In an essay on the voluble New York intellectual Dwight Macdonald, George Scialabba cites Lionel Trilling’s assessment of Orwell, who, for Trilling, exemplified “the virtue of not being a genius, of fronting the world with nothing more than one’s simple, direct, undeceived intelligence, and a respect for the powers one does have, and the work one undertakes to do.”
Much the same could be said of George Scialabba. For forty-four years, he has made a gift of his “direct, undeceived intelligence”—I would not say “simple”—to those fortunate readers who, as Richard Rorty once recommended, “stay on the lookout for [his] byline.”
Scialabba’s new collection, Only a Voice, contains twenty-eight previously published essays, the earliest from 1984, the latest (from this magazine) in 2021. They’re gathered here with a new introduction that takes up a perennial question for Scialabba—“What are intellectuals good for?”—and an apposite epigraph from Auden’s “September 1, 1939.”

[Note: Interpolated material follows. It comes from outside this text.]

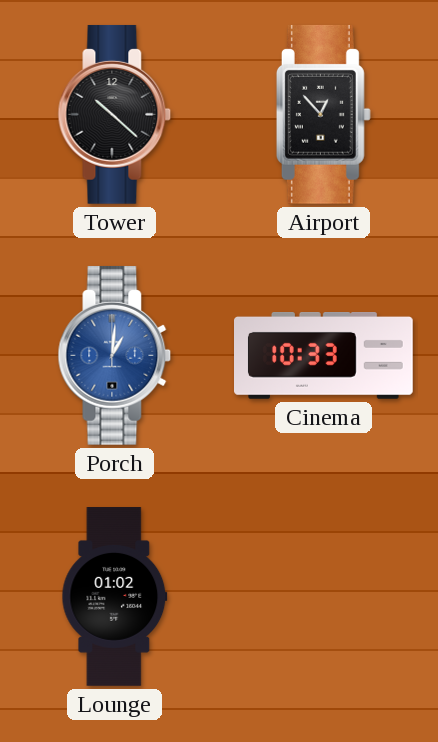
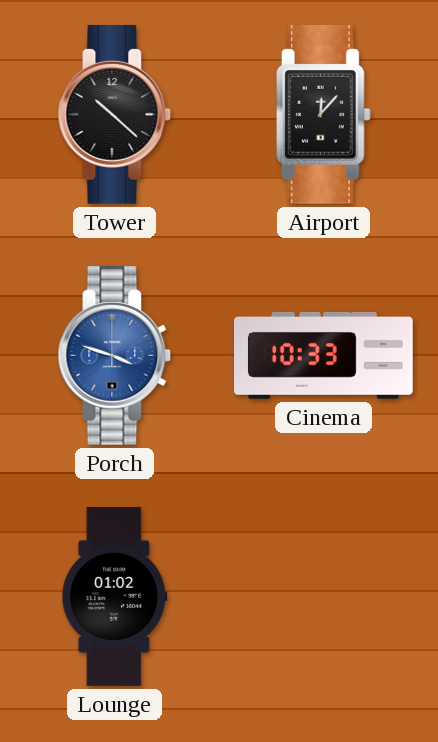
Airport: 12:53 -> 12:07
Porch: 1:01 -> 3:48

Rorty isn’t alone: Christopher Hitchens, Norman Rush, James Wood, and Vivian Gornick have all, at various times, proclaimed their membership in the informal Association of Scialabbians. Scialabba, it has been said, is a “critic’s critic,” which, like being called a “songwriter’s songwriter” or a “comic’s comic,” is a way for more successful peers to laud his singular talent—as another admirer described it, “skeptical without being cynical, earnest without being sanctimonious, and truthful without being a scold”—while thanking him for remaining courteously unfamous.
We love geniuses, Trilling says, but they are discouraging. “We feel that if we cannot be as they, we can be nothing. Beside them we are so plain, so hopelessly threadbare.” In the decade-and-a-half that I have been reading Scialabba, I have often envied a piquant turn of phrase, marveled at the economy of a synthesis, wished to be so well-read, to possess his daunting breadth of reference, his ease and unsentimental sincerity; and I have, at times, quailed at the plainness (or else, the needless flamboyance) of my own prose by comparison. But never, not once, has reading Scialabba made me feel discouraged.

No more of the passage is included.